Nine years ago, we picked up and moved from the inner city of a bustling metropolis of 100,000 to a small town in north Texas. Eight years ago, I landed my dream job of art teacher and yearbook adviser in a nearby small town. And seven years ago, we bought a house smack-dab in the center of that small town, which boasts a population of around eight hundred, give or take.
It was a little bit of culture shock for my oldest child, who had unfortunately absorbed a "hood culture" attitude at her previous school. But as my regular readers know, she also came pre-packaged with a set of DNA that wasn't going to cooperate with polite society, regardless of her surroundings.
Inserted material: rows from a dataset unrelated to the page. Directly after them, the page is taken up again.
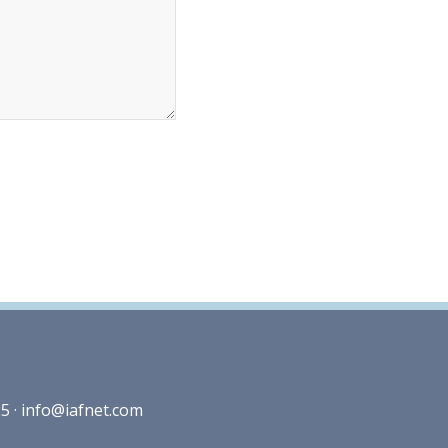
5 ·
info@iafnet.com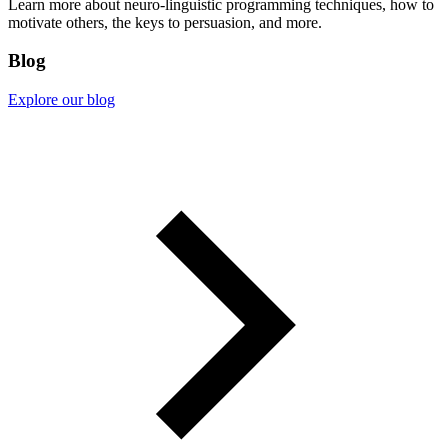
Learn more about neuro-linguistic programming techniques, how to
motivate others, the keys to persuasion, and more.
Blog
Explore our blog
My other two adapted quickly, being friendly and kind-hearted by nature. Looking back, even though my eldest did finally land herself in jail for shoplifting recently, it was long after she lived under our roof -- and I believe that our move to Ruralville delayed her entry into criminal behavior significantly. Had we remained in our inner-city locale, she probably would've been locked up much sooner and even ended up addicted or dead. She may still be a hot mess, but she's alive and married and has a baby on the way.
But I digress. As is my wont, being of the attention-deficit variety.
Being kind, compassionate, NICE... in a small town... especially when you didn't grow up there... is not only a good thing to do, it will likely determine whether you remain there or not.
On a purely logical level, let's say you do or say something mean to someone who you believe has wronged you in some way. It's a guarantee that that person is somehow related, by birth or marriage, to EVERY. SINGLE. PERSON, in the county. And word gets around. You want to destroy your reputation really fast? Treat Cousin Matilda rudely in line at Wal-Mart. Your child's math teacher is married to Matilda's nephew. She may not take off points unnecessarily on the next math test, but you can guarantee that during the parent-teacher conference, she will regard you with suspicion.
On a broader level, however, being Nice to someone -- even if they're downright MEAN to you -- means that you see past the fact that I WAS WRONGED and you see that the person who WRONGED ME actually may be having a really, really bad struggle with something right at that moment and didn't really need to be kicked in the gut for something as trivial as a parking space. Will it kill you to have to walk a little further? Not likely. And on the flip-side, that person who was really nasty to you about that parking space may really just be taking out his frustration on you because they're desperately grappling with issues at home.
Being Nice is not usually an inherent trait in the human heart. We're full of ourselves. So it pays to practice it. The more you do it, the better you get, until eventually you just do it out of habit.